__Exercise objective__
Spot each line in the records below where the word "Ingyen" occurs, then copy it.

__Data for this exercise__
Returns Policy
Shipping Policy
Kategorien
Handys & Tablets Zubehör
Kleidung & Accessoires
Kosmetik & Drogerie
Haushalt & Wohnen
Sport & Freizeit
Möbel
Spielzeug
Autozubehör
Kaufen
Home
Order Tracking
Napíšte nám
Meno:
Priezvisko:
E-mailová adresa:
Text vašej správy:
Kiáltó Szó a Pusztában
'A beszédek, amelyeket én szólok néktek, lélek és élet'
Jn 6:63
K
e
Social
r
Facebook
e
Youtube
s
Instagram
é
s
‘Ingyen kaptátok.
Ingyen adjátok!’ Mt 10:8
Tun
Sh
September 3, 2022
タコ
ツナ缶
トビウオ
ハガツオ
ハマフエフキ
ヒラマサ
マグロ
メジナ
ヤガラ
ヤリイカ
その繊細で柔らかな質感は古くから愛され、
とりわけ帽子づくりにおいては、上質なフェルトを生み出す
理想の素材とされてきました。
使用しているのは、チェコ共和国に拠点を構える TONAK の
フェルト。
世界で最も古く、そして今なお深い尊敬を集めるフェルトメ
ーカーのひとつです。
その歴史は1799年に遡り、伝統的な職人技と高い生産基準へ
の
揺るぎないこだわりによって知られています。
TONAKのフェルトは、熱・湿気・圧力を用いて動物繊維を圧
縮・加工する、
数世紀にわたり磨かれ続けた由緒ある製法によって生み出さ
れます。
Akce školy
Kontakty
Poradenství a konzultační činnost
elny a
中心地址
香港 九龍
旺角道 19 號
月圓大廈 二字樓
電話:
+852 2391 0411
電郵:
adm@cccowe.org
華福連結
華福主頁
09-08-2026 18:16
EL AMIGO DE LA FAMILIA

__Solution for this exercise__
‘Ingyen kaptátok.
Ingyen adjátok!’ Mt 10:8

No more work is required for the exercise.